# [Exercise goal]
Sift the listing for lines that hold the string "target" and pull them out.
--- Provided entries ---
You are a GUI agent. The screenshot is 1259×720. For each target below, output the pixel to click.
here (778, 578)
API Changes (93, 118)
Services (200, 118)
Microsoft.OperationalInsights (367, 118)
---
--- Provided entries ---
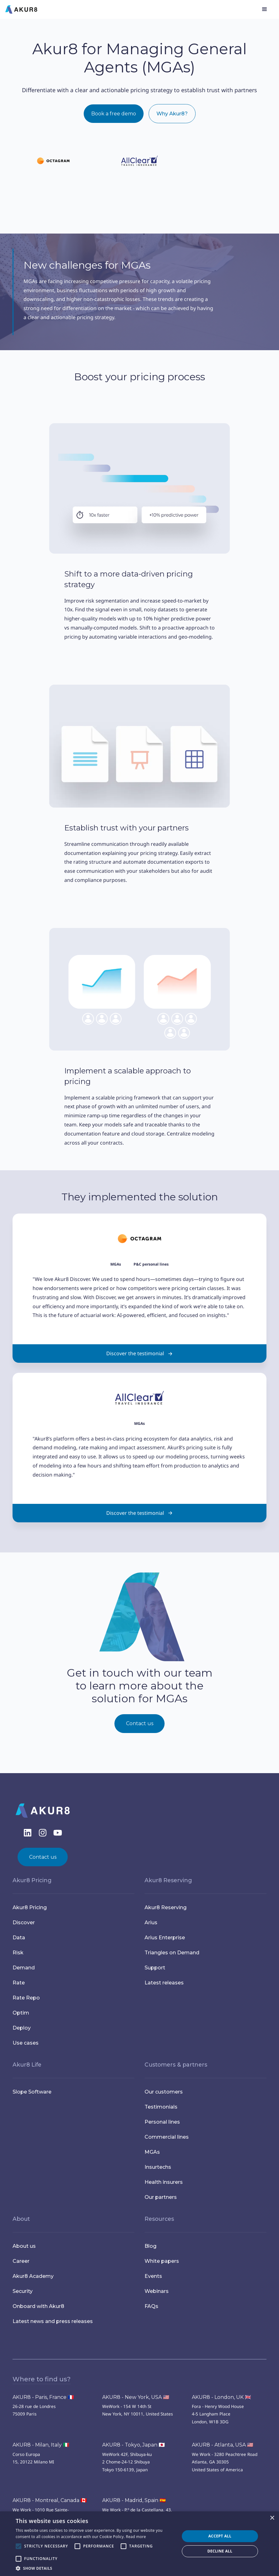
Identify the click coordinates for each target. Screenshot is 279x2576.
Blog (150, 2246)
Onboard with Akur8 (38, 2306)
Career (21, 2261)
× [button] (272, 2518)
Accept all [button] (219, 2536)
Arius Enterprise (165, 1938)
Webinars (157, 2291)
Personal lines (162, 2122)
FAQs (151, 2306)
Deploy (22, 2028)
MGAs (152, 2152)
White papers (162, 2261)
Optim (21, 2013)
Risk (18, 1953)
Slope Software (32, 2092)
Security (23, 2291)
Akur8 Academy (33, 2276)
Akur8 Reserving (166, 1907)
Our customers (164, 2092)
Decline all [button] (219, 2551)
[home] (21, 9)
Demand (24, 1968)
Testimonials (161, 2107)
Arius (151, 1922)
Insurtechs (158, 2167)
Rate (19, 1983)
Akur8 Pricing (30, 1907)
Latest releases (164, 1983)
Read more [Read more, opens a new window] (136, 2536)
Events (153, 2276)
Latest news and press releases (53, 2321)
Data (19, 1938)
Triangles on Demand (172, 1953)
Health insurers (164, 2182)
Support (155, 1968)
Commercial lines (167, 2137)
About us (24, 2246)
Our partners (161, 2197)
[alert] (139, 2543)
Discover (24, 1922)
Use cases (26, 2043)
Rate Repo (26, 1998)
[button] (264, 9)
---
# [Result for this exercise]
You are a GUI agent. The screenshot is 1259×720. For each target below, output the pixel to click.
Identify the click coordinates for each target. Screenshot is 279x2576.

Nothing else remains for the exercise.